Basic quantum subroutines: finding multiple marked elements and summing numbers
Joran van Apeldoorn, Sander Gribling, Harold Nieuwboer
TL;DR
It is shown how to find all quantum queries and only a polylogarithmic overhead in the gate complexity, in the setting where one has a small quantum memory.
Abstract
We show how to find all $k$ marked elements in a list of size $N$ using the optimal number $O(\sqrt{N k})$ of quantum queries and only a polylogarithmic overhead in the gate complexity, in the setting where one has a small quantum memory.
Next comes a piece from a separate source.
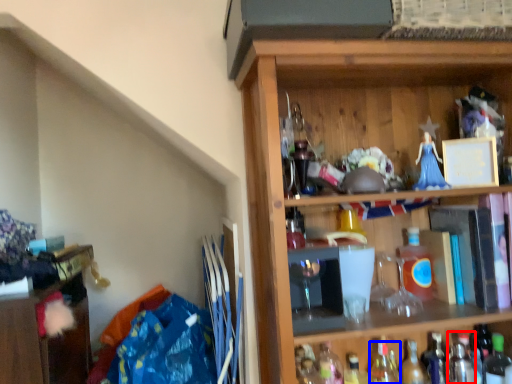 Question: Which object appears farthest to the camera in this image, bottle (highlighted by a red box) or bottle (highlighted by a blue box)?

Choices:
 (A) bottle
 (B) bottle

Answer: (B)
Previous algorithms either incurred a factor $k$ overhead in the gate complexity, or had an extra factor $\log(k)$ in the query complexity. We then consider the problem of finding a multiplicative $δ$-approximation of $s = \sum_{i=1}^N v_i$ where $v=(v_i) \in [0,1]^N$, given quantum query access to a binary description of $v$. We give an algorithm that does so, with probability at least $1-ρ$, using $O(\sqrt{N \log(1/ρ) / δ})$ quantum queries (under mild assumptions on $ρ$). This quadratically improves the dependence on $1/δ$ and $\log(1/ρ)$ compared to a straightforward application of amplitude estimation. To obtain the improved $\log(1/ρ)$ dependence we use the first result.